Critics for generative adversarial networks: results and conjectures

Abstract

Generative adversarial networks (GANs) use neural networks as generative models, creating realistic images that mimic real-life reference samples (for instance, images of faces, bedrooms, and more). These networks require an adaptive critic function while training, to teach the generator network how to improve its performance. To achieve this, the critic needs to measure how close generated samples are to true samples, and to provide a useful gradient signal the generator network.

I will explore the design of critic functions for GANs, including f-divergences as used in the original GAN design, and integral probability metrics (such as the Maximum Mean Discrepancy) as used in later GANs. I will provide some observations and conjectures on critic design: in particular, a problem-specific critic seems to be helpful, and the critic needs to be deliberately weakened to ensure good GAN performance.

About the speaker

Arthur Gretton Arthur Gretton is a Professor with the Gatsby Computational Neuroscience Unit, and director of the Centre for Computational Statistics and Machine Learning (CSML) at UCL. He received degrees in Physics and Systems Engineering from the Australian National University, and a PhD with Microsoft Research and the Signal Processing and Communications Laboratory at the University of Cambridge. He previously worked at the MPI for Biological Cybernetics, and at the Machine Learning Department, Carnegie Mellon University.

Arthur’s recent research interests in machine learning include the design and training of generative models, both implicit (e.g. GANs) and explicit (high/infinite dimensional exponential family models), nonparametric hypothesis testing, and kernel methods.

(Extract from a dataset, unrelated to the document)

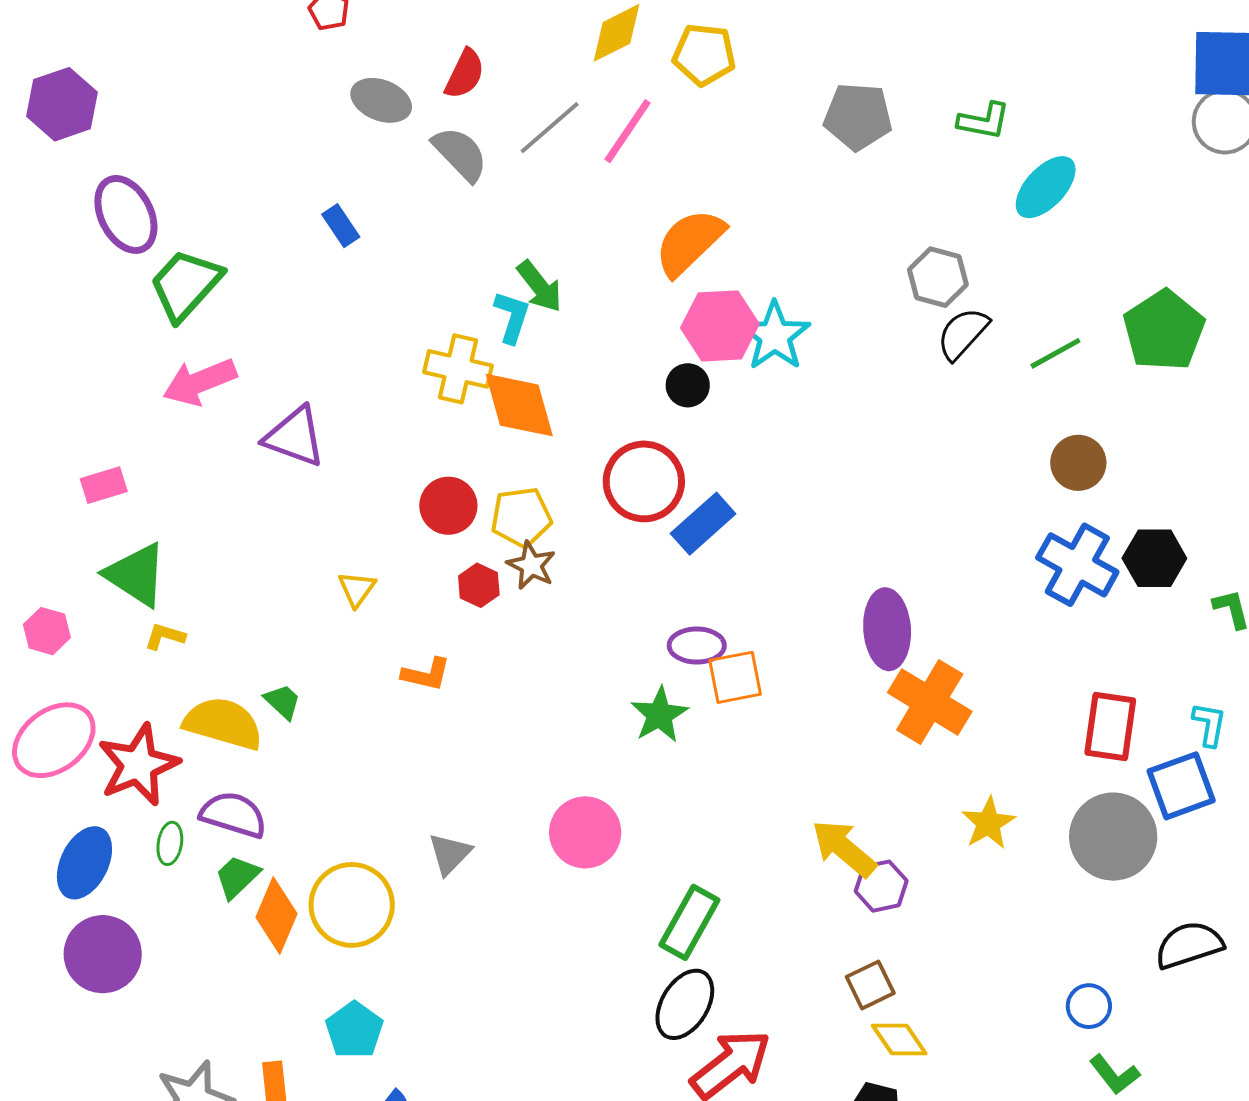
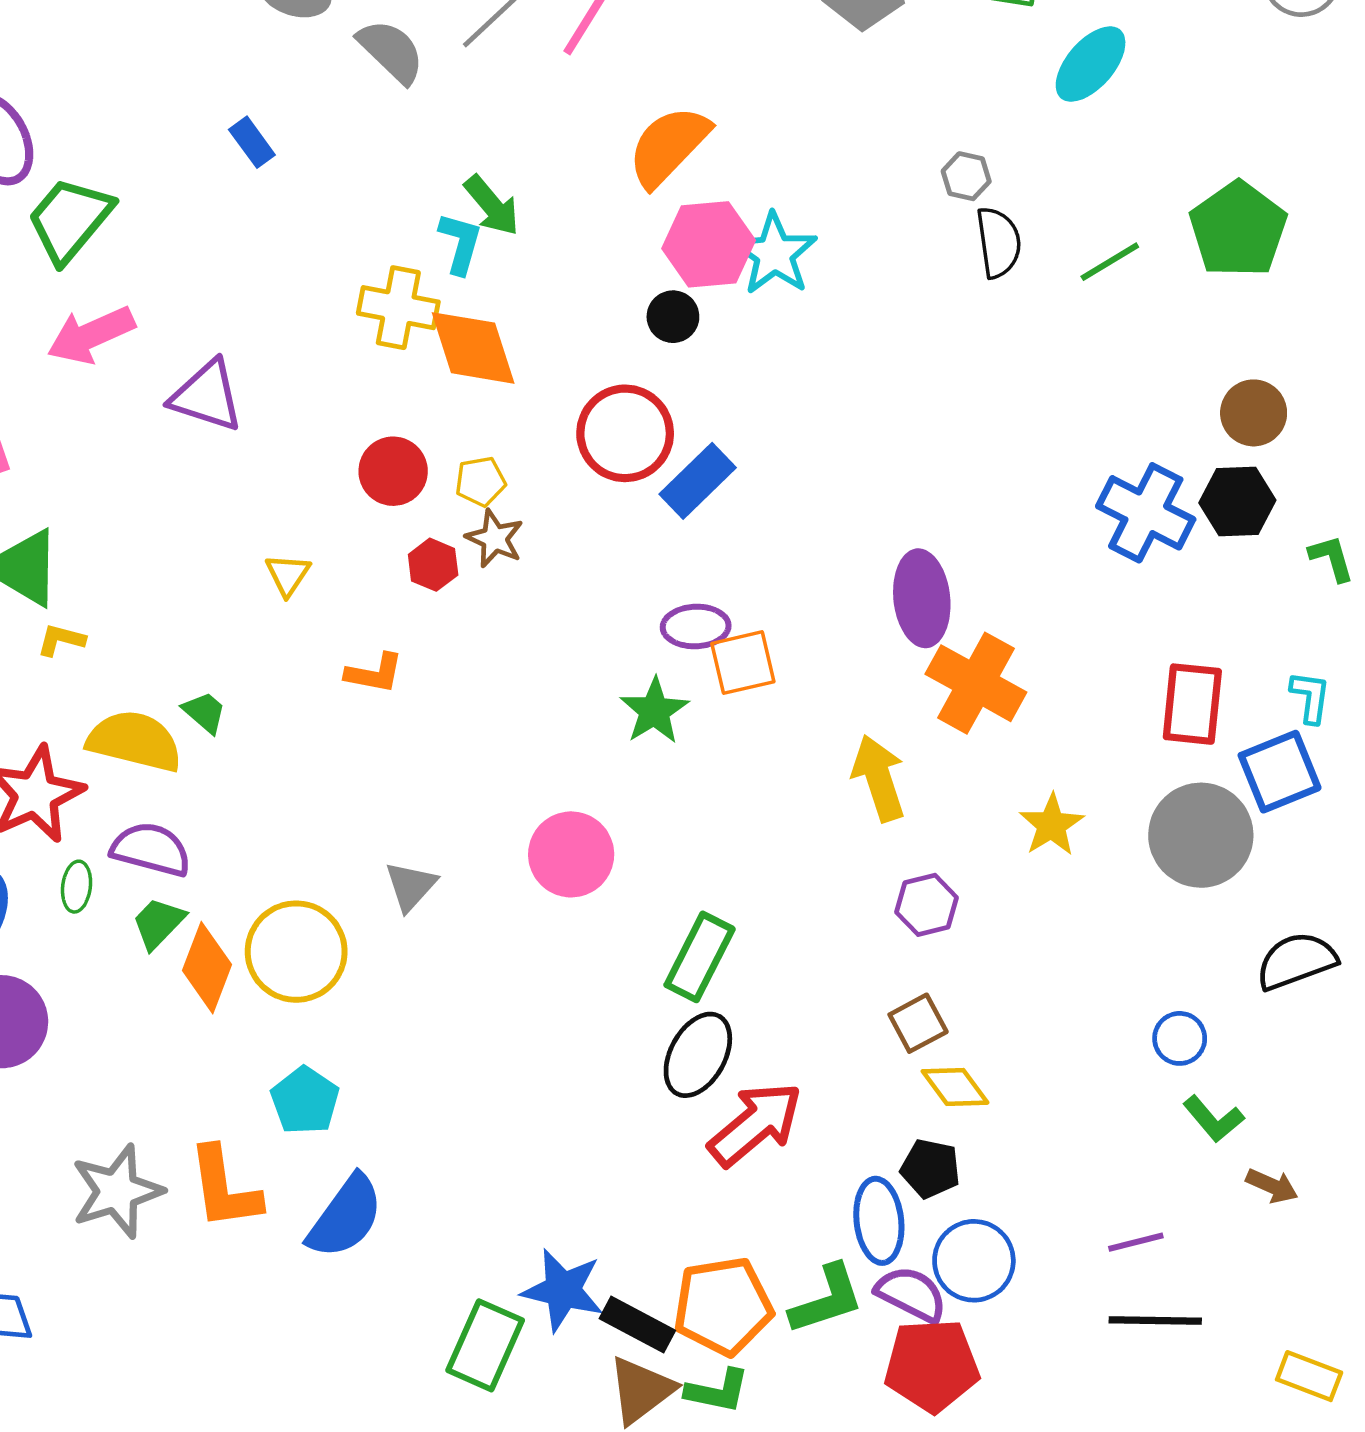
gray hexagon: (938, 277) -> (966, 176), size x0.7
black semicircle: (963, 334) -> (999, 242), turned 132
brown circle: (1078, 463) -> (1254, 413), moved
yellow pentagon: (521, 517) -> (480, 481), size x0.7
yellow arrow: (844, 848) -> (879, 778), moved, turned 34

He has been an associate editor at IEEE Transactions on Pattern Analysis and Machine Intelligence from 2009 to 2013, an Action Editor for JMLR since April 2013, an Area Chair for NeurIPS in 2008 and 2009, a Senior Area Chair for NeurIPS in 2018, an Area Chair for ICML in 2011 and 2012, a member of the COLT Program Committee in 2013, and a member of Royal Statistical Society Research Section Committee since January 2020. Arthur was program co-chair for AISTATS in 2016, tutorials co-chair for ICML 2018, workshops co-chair for ICML 2019, program co-chair for the Dali workshop in 2019, and co-organsier of the Machine Learning Summer School 2019 in London.